Work request |
What is needed is a single figure: how many lines of the records below contain the word "новости".

>>

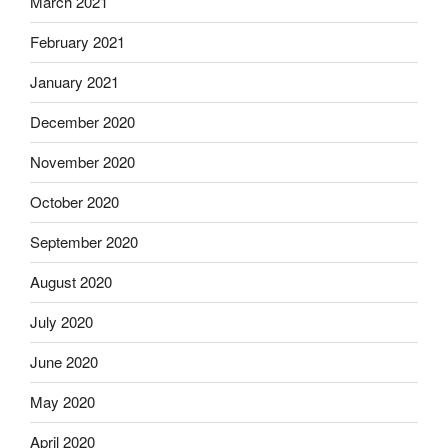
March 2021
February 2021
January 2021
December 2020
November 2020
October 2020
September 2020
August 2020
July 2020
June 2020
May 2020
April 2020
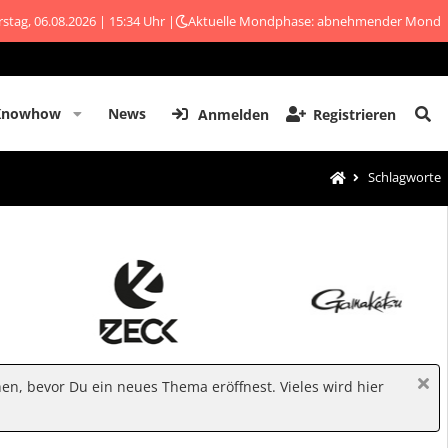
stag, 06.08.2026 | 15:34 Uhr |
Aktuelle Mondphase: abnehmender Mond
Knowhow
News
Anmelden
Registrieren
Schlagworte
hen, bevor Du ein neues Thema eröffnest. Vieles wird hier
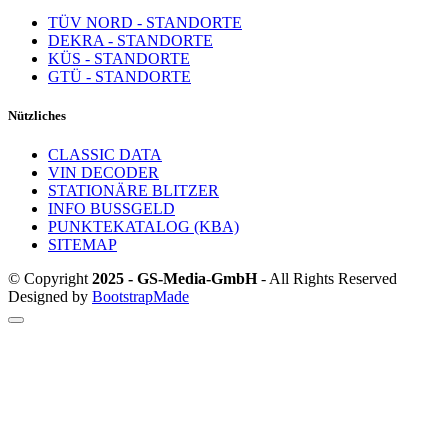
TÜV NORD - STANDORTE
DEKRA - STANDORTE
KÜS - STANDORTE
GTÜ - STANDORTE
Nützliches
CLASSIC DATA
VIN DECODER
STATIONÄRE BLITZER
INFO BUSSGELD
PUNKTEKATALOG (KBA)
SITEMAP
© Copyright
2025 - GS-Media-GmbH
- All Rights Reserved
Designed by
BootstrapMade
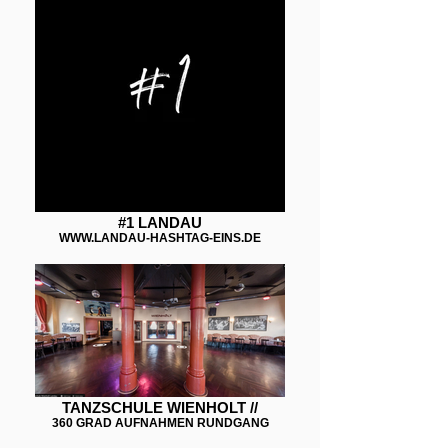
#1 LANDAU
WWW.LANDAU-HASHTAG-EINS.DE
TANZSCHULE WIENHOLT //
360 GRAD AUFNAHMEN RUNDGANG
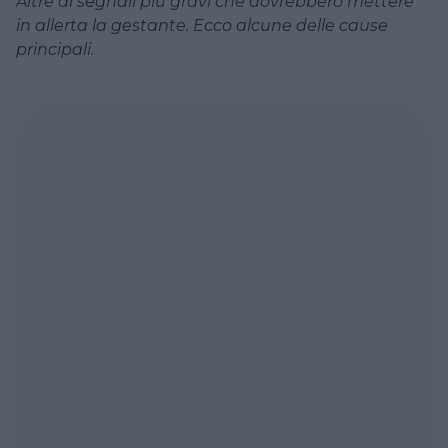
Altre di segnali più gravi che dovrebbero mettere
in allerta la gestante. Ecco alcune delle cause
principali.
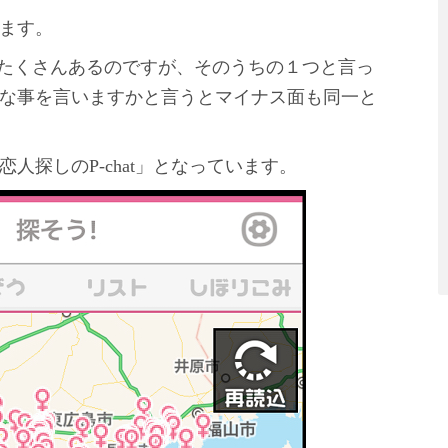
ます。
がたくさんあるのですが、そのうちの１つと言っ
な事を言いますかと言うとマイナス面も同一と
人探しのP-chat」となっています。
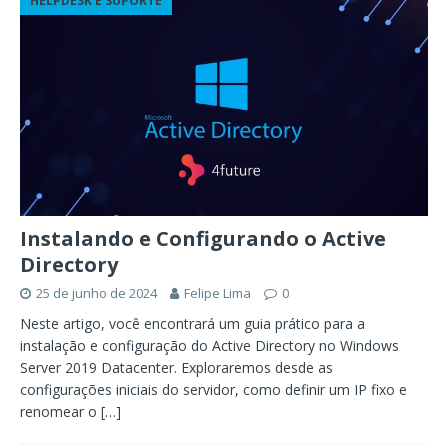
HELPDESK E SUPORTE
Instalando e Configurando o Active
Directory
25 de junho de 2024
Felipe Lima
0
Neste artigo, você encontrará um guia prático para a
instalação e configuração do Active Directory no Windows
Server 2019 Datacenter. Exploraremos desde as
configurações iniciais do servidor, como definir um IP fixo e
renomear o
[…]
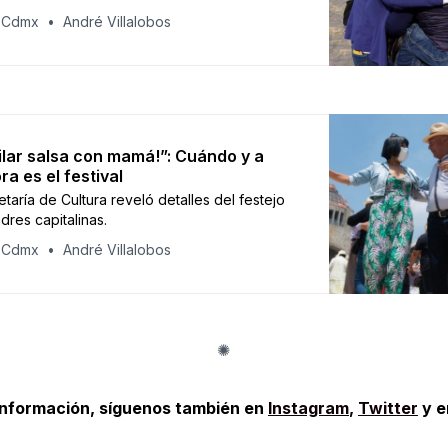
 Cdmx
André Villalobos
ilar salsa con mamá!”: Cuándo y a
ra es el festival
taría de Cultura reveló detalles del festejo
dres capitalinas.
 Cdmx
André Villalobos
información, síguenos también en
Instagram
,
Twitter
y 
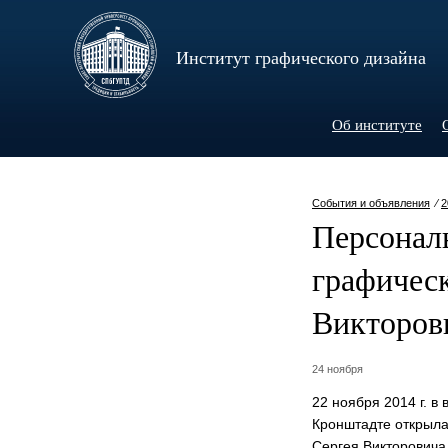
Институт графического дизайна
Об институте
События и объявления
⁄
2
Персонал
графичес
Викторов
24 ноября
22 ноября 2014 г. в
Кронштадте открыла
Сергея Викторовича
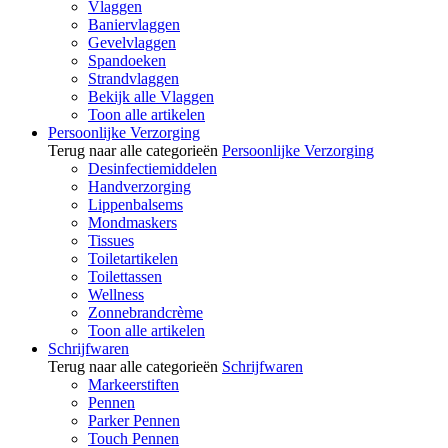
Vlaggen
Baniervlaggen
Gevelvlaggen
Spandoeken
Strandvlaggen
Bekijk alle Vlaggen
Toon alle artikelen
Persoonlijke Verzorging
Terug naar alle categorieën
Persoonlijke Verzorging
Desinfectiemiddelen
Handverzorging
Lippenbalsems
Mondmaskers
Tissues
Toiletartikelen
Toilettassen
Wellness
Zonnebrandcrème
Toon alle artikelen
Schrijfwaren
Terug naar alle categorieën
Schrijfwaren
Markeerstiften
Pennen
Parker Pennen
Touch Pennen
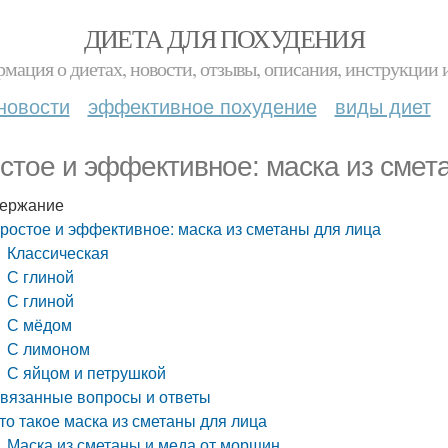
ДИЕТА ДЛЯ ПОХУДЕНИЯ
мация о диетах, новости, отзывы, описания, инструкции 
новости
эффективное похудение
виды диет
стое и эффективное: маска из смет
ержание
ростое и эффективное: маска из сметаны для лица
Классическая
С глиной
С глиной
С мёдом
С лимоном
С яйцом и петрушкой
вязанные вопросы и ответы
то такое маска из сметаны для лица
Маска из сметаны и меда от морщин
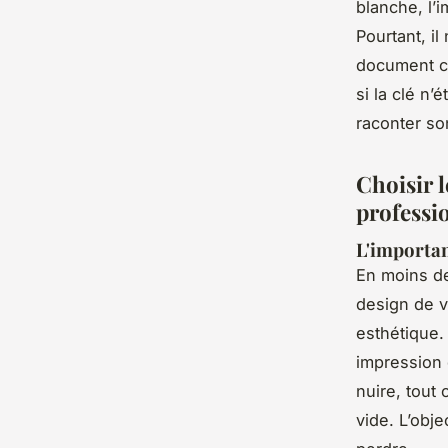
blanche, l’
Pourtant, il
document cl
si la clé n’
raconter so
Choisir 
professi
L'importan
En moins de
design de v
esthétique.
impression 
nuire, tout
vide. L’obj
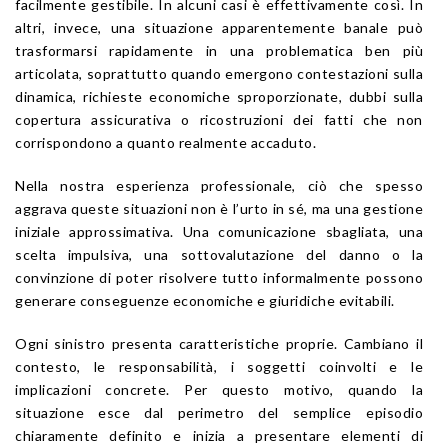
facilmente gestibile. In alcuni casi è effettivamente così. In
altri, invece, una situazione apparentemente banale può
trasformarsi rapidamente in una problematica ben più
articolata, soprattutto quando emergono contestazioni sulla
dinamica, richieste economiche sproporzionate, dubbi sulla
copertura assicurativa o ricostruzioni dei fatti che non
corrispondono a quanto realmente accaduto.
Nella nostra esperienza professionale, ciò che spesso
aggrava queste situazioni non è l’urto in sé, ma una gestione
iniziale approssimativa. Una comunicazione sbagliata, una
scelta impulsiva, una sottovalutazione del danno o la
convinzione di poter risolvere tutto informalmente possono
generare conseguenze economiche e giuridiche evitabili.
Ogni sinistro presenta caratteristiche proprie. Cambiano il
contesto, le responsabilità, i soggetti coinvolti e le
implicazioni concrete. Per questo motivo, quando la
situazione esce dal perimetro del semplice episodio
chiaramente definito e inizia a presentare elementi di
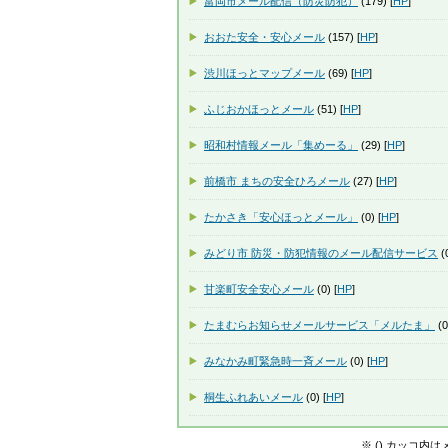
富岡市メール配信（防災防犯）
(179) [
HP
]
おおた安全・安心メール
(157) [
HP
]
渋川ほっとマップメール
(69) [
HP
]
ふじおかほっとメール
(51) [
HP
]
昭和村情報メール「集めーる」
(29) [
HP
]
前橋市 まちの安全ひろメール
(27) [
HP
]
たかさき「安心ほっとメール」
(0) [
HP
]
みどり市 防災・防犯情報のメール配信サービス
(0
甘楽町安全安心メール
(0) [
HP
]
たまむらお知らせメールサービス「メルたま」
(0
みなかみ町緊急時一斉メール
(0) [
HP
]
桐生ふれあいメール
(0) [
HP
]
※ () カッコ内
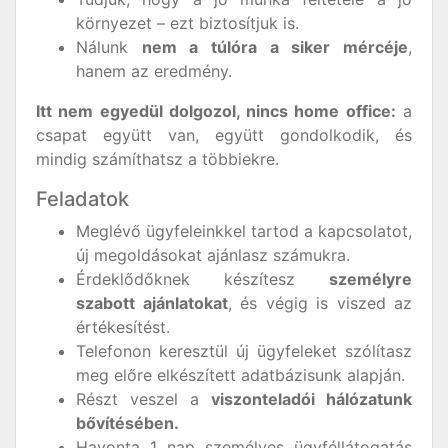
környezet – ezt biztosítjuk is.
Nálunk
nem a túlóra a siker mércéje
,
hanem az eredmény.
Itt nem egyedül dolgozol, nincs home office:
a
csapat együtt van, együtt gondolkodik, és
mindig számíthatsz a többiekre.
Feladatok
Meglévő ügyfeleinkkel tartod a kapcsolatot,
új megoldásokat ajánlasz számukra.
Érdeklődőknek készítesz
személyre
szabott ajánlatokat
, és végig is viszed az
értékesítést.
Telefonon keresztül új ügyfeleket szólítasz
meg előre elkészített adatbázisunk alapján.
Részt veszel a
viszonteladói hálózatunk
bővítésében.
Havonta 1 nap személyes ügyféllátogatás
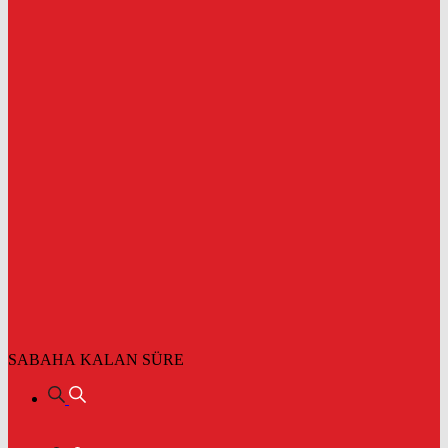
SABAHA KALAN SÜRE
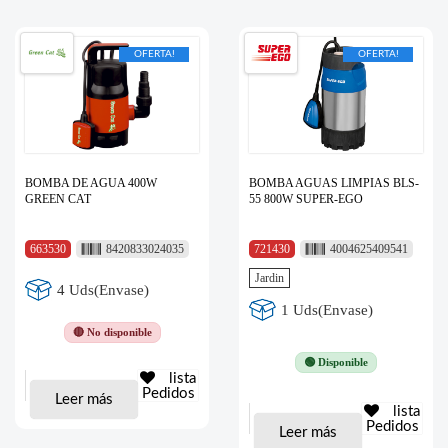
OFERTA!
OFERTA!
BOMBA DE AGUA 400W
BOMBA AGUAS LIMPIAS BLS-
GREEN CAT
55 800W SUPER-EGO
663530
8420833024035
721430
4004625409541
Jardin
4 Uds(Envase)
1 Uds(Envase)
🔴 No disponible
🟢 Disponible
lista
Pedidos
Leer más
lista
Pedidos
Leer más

<<

Written response |
2